== Work to be completed ==
Nothing outside the range below should be printed. Output exactly the lines from the line with "Bursa'da Tarih Yeniden" to the line with "Спрей для горла", both included.

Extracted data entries
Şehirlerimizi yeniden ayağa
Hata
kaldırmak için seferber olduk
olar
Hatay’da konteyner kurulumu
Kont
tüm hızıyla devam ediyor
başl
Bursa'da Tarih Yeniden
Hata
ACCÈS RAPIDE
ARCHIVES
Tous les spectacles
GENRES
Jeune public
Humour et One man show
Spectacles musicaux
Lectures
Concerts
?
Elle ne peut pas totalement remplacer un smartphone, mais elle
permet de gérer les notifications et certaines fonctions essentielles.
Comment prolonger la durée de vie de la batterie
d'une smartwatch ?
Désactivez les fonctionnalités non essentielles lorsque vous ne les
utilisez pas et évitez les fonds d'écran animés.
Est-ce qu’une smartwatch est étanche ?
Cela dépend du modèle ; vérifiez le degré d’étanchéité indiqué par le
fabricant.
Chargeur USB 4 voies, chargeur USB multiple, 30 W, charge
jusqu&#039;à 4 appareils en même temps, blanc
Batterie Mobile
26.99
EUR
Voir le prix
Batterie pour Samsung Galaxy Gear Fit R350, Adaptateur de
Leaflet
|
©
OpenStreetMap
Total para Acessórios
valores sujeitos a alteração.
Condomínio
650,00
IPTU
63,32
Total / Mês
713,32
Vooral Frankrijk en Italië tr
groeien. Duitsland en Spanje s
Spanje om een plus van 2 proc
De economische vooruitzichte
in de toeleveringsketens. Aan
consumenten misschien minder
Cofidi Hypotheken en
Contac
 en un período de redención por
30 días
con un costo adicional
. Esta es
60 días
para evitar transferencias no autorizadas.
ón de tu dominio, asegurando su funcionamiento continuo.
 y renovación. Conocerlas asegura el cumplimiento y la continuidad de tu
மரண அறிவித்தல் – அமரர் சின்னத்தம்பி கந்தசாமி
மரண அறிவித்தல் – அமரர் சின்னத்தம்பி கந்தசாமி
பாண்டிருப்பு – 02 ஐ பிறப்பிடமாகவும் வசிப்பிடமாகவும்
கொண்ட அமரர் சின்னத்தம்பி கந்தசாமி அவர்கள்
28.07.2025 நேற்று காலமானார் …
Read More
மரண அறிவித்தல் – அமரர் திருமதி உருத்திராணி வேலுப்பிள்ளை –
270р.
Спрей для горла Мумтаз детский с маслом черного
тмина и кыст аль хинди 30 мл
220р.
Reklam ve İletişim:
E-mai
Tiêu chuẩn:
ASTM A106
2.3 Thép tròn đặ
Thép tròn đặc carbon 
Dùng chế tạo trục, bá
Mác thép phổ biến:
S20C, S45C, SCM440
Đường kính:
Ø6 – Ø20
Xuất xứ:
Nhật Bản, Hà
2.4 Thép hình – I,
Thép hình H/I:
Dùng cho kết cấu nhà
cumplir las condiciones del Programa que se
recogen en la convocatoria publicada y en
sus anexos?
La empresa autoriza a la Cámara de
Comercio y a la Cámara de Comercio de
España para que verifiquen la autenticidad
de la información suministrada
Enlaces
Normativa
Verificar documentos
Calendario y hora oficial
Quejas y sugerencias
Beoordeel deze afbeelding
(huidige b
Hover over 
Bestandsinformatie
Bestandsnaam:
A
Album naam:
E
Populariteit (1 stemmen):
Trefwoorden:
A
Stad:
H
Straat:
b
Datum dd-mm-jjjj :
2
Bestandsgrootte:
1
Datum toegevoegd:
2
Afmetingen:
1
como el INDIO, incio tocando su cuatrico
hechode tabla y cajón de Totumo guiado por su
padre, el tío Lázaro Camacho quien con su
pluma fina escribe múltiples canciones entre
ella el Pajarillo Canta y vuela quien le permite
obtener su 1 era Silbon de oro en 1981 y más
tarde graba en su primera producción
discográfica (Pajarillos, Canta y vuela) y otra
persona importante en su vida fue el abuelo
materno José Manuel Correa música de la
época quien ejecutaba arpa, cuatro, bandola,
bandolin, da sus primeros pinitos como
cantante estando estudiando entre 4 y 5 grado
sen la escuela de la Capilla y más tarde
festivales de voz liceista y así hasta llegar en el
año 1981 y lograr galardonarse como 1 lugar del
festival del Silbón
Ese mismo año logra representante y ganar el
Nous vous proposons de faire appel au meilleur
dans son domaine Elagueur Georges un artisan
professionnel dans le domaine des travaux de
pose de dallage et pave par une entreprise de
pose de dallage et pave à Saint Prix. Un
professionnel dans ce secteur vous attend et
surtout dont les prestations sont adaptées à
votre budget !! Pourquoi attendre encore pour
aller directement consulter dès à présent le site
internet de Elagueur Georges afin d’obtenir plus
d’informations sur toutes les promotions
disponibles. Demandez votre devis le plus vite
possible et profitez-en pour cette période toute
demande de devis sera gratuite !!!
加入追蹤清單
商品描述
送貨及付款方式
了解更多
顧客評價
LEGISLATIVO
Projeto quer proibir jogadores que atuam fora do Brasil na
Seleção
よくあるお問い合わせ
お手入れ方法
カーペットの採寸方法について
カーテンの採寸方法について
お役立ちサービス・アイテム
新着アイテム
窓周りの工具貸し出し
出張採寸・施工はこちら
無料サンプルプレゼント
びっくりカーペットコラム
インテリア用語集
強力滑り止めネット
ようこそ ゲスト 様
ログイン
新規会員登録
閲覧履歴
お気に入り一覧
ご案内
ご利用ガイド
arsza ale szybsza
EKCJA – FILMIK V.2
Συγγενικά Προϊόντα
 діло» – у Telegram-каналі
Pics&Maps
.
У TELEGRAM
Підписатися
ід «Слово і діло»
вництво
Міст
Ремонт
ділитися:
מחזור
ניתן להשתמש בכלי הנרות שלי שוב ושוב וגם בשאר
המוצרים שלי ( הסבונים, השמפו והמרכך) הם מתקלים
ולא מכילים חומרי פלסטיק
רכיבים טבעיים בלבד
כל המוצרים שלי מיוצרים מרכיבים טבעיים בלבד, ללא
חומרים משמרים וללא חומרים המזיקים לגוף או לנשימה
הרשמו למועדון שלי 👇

== Exercise output ==
Bursa'da Tarih Yeniden
Hata
ACCÈS RAPIDE
ARCHIVES
Tous les spectacles
GENRES
Jeune public
Humour et One man show
Spectacles musicaux
Lectures
Concerts
?
Elle ne peut pas totalement remplacer un smartphone, mais elle
permet de gérer les notifications et certaines fonctions essentielles.
Comment prolonger la durée de vie de la batterie
d'une smartwatch ?
Désactivez les fonctionnalités non essentielles lorsque vous ne les
utilisez pas et évitez les fonds d'écran animés.
Est-ce qu’une smartwatch est étanche ?
Cela dépend du modèle ; vérifiez le degré d’étanchéité indiqué par le
fabricant.
Chargeur USB 4 voies, chargeur USB multiple, 30 W, charge
jusqu&#039;à 4 appareils en même temps, blanc
Batterie Mobile
26.99
EUR
Voir le prix
Batterie pour Samsung Galaxy Gear Fit R350, Adaptateur de
Leaflet
|
©
OpenStreetMap
Total para Acessórios
valores sujeitos a alteração.
Condomínio
650,00
IPTU
63,32
Total / Mês
713,32
Vooral Frankrijk en Italië tr
groeien. Duitsland en Spanje s
Spanje om een plus van 2 proc
De economische vooruitzichte
in de toeleveringsketens. Aan
consumenten misschien minder
Cofidi Hypotheken en
Contac
 en un período de redención por
30 días
con un costo adicional
. Esta es
60 días
para evitar transferencias no autorizadas.
ón de tu dominio, asegurando su funcionamiento continuo.
 y renovación. Conocerlas asegura el cumplimiento y la continuidad de tu
மரண அறிவித்தல் – அமரர் சின்னத்தம்பி கந்தசாமி
மரண அறிவித்தல் – அமரர் சின்னத்தம்பி கந்தசாமி
பாண்டிருப்பு – 02 ஐ பிறப்பிடமாகவும் வசிப்பிடமாகவும்
கொண்ட அமரர் சின்னத்தம்பி கந்தசாமி அவர்கள்
28.07.2025 நேற்று காலமானார் …
Read More
மரண அறிவித்தல் – அமரர் திருமதி உருத்திராணி வேலுப்பிள்ளை –
270р.
Спрей для горла Мумтаз детский с маслом черного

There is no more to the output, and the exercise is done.